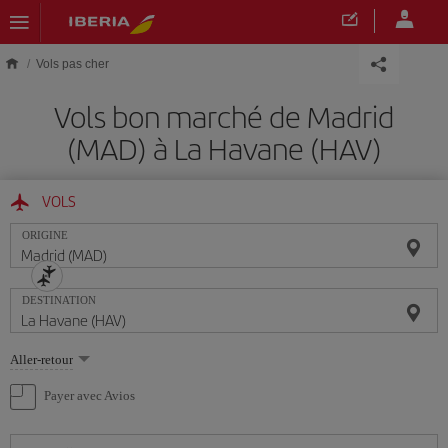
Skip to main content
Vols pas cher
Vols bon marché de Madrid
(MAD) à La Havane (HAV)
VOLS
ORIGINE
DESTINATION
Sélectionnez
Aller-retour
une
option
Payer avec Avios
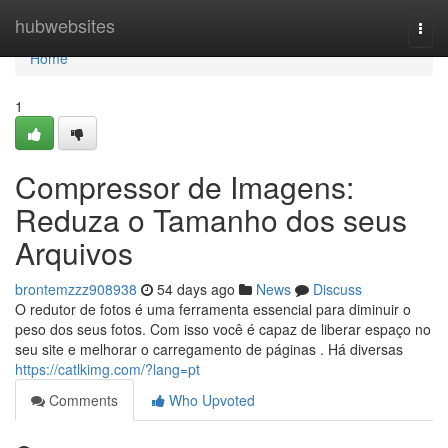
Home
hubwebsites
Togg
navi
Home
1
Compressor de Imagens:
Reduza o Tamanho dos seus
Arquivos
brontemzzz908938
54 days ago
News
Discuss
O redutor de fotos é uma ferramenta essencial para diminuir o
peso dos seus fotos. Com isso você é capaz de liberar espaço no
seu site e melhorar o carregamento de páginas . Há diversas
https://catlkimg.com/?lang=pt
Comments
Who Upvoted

• • • •

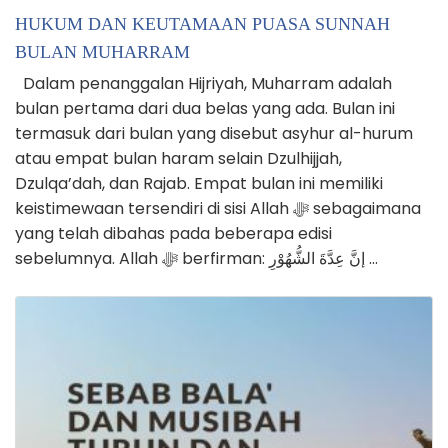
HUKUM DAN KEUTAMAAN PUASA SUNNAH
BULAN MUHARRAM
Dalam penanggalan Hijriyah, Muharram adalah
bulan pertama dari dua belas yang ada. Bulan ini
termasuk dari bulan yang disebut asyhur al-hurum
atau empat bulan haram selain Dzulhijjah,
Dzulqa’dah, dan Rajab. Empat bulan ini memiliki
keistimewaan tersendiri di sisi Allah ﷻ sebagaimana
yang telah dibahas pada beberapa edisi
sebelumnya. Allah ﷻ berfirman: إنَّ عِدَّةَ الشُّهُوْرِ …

• • • •

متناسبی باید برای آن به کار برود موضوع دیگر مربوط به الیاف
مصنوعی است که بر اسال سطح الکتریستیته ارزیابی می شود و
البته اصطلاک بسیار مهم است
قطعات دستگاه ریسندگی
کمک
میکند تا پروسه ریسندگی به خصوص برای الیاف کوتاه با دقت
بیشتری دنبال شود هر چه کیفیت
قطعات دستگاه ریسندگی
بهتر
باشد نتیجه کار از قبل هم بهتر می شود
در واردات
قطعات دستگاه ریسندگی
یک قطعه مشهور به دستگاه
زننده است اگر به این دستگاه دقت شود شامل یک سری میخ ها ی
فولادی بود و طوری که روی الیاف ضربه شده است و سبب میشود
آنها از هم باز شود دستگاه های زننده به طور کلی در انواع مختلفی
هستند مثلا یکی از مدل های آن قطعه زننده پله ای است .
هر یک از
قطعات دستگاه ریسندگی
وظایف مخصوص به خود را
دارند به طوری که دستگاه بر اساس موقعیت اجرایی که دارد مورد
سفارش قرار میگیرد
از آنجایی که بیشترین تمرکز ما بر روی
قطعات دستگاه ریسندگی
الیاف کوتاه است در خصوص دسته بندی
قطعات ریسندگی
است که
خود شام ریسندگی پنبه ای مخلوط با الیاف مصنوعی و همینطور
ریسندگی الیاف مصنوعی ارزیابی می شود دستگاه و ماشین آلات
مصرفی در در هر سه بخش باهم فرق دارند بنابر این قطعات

• • • •

*The task*. Scan the records above and show every line in which the word "yang" occurs.

*Reply to the task*.
bulan pertama dari dua belas yang ada. Bulan ini
termasuk dari bulan yang disebut asyhur al-hurum
yang telah dibahas pada beberapa edisi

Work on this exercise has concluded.